Todo mundo quer viajar no pós-pandemia. Que tal se planejar financeiramente para isso?

Todo mundo quer viajar no pós-pandemia. Que tal se planejar financeiramente para isso?

Tatiana Schuchovsky Reichmann*

23 de outubro de 2021 | 08h00

Tatiana Schuchovsky Reichmann. FOTO: DIVULGAÇÃO

Segundo uma pesquisa realizada recentemente pelo SEBRAE, os brasileiros estão ansiosos para voltar a viajar. Cerca de 70% dos entrevistados afirmaram que desejam celebrar a retomada com uma viagem especial, enquanto 50% declararam que querem viajar com mais frequência pós-pandemia. É um resultado previsível, levando em consideração tudo pelo o que passamos, porém alguns fatores merecem ser observados.

Do ponto de vista comportamental, o estudo indica que há um anseio por viagens mais longas e não pelos populares “bate-volta”, o que, consequentemente, implica em gastos maiores. Vale ressaltar que as passagens aéreas foram um dos itens que mais pressionaram o IPCA-15, com aumento médio de 28,76% no mês de setembro, resultado direto da alta do dólar e dos combustíveis. E esse é apenas um exemplo típico de que o planejamento financeiro nunca foi tão necessário.
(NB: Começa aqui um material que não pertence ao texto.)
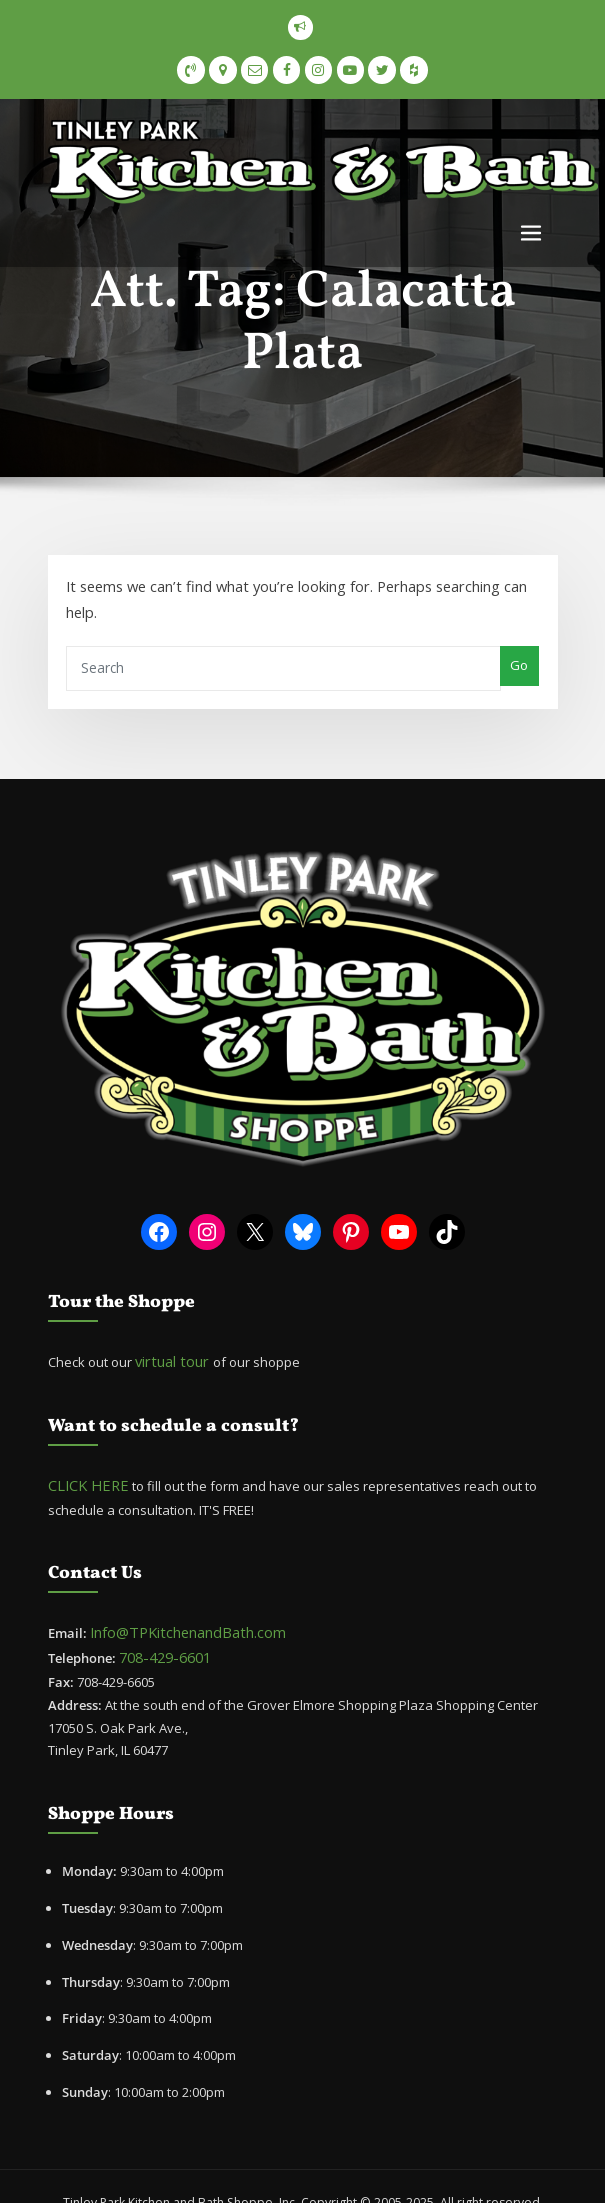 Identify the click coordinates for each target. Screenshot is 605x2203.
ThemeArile (358, 2169)
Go (522, 631)
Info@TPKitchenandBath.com (178, 1582)
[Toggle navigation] (531, 228)
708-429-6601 (158, 1604)
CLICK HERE (81, 1438)
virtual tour (169, 1317) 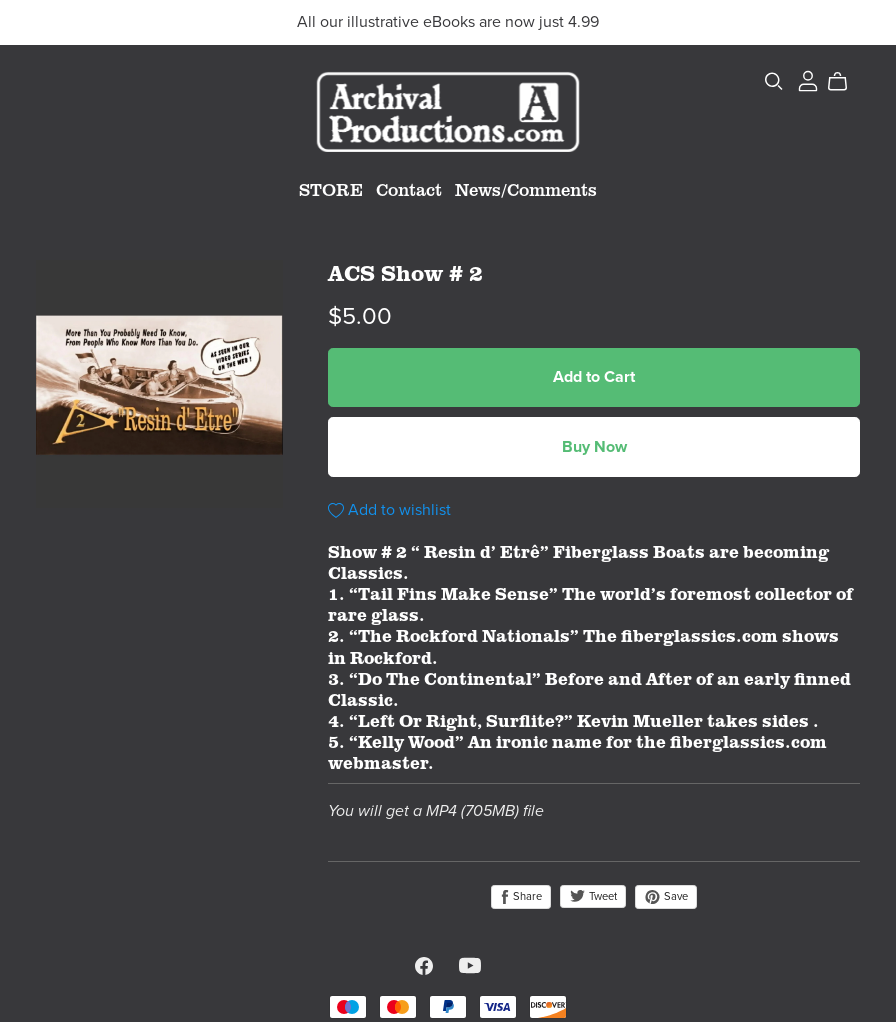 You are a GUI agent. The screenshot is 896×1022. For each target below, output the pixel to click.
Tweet (593, 896)
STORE (331, 189)
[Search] (774, 82)
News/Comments (526, 189)
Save (666, 897)
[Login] (808, 78)
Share (521, 897)
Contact (409, 189)
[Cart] (845, 82) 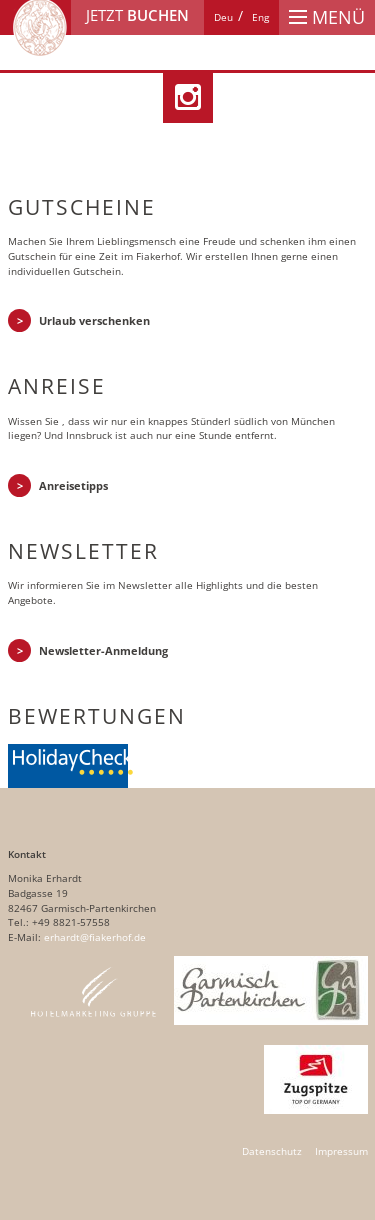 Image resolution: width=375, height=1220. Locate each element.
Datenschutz (272, 1151)
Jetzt (137, 15)
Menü (327, 17)
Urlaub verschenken (94, 320)
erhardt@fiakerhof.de (95, 937)
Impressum (341, 1151) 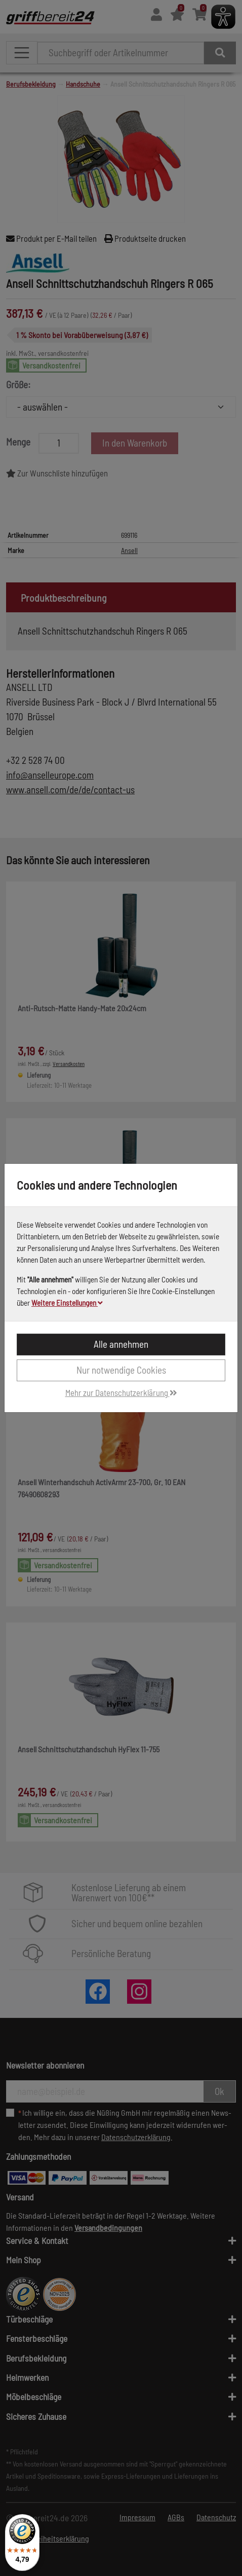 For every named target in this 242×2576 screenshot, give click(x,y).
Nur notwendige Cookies (121, 1370)
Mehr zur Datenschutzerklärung (121, 1392)
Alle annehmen (121, 1344)
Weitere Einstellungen (67, 1302) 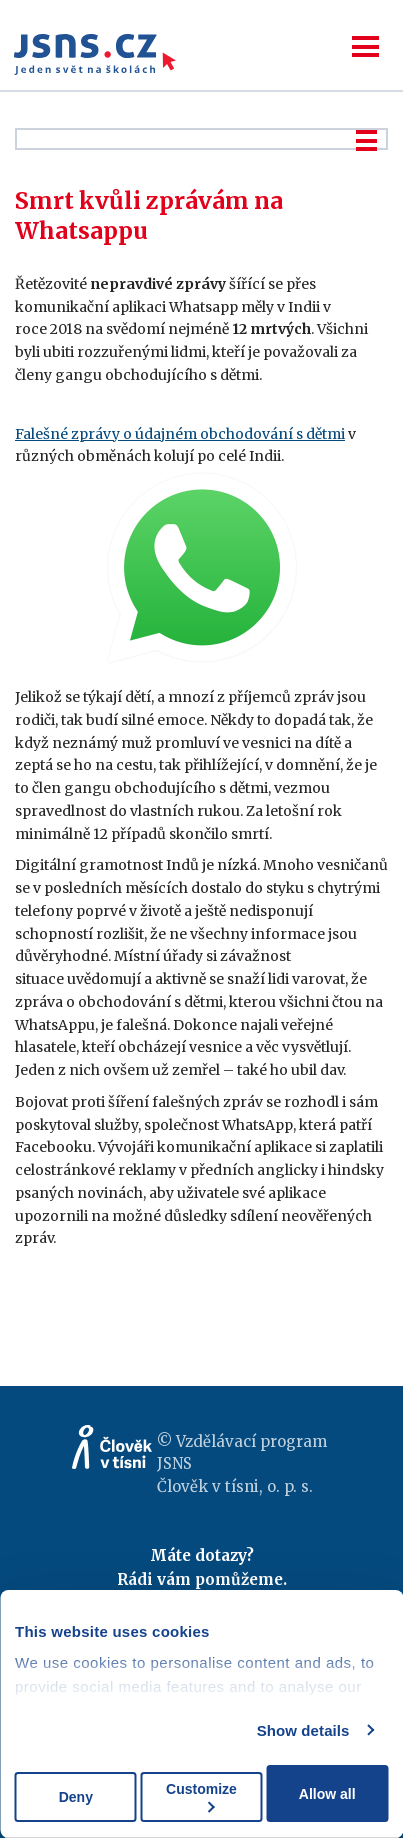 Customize (201, 1796)
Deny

Gastos com lazer que tendiam a ser vistos como supérfluos – como viagens, passeios ou entretenimento – hoje são determinantes no sentido de promover um impacto positivo na saúde mental das pessoas. Porém, assim como acontece com os planos da casa própria, do carro novo ou da pós-graduação, eles também só se tornam factíveis com planejamento, ainda mais no momento em que a situação econômica do país é incerta.

Somos acostumados, ou melhor, moldados pelo curto prazo, sobretudo no que diz respeito às nossas finanças. Isso fica bastante evidente quando nos debruçamos nos números. Uma pesquisa recente da ANBIMA (Associação Brasileira das Entidades dos Mercados Financeiro e de Capitais) com 3.400 pessoas economicamente ativas em todas as regiões do país constatou  que 55% dos entrevistados não guardaram nenhum dinheiro em 2020 e tampouco contavam com reservas.

A pandemia desorganizou a vida financeira de muita gente com despesas inesperadas ou perda de emprego, mas ela nos confrontou também com a urgência da organização financeira. Há, no entanto, um paradigma que precisa ser quebrado. Como a maioria absoluta das pessoas é remunerada com base em um salário mensal, o desdobramento mais comum é procurar pagar primeiro todos os custos fixos, em seguida, focar nos gastos flexíveis e, só por último, investir em um projeto futuro. Pode parecer contraditório à primeira vista, mas o caminho ideal deveria ser justamente o inverso, ou seja, colocar o investimento em primeiro lugar.

É claro que uma reviravolta financeira como essa não pode ser feita do dia para noite, mas ela é plenamente possível se, de fato, for um norte ou um horizonte a ser perseguido. E nada melhor do que um motivo ou um objetivo que nos faça correr atrás.

Um produto que tem em sua essência a característica do planejamento financeiro é o consórcio.  Se na sua concepção, há 60 anos, ele era visto como meio para se adquirir bens de consumo, hoje ele pode ser usado, por exemplo, para viagens, festas, cursos e uma diversa gama de serviços. Não por acaso, segundo a Associação Brasileira de Administradoras de Consórcios (ABAC), foi registrado um salto de 58% nos créditos comercializados de janeiro a agosto deste ano em comparação com o mesmo período de 2020.

Poupar por poupar pode ser difícil, mas o sonho de uma viagem em família de dez ou 15 dias para relaxar e se divertir é um empurrão e tanto, não?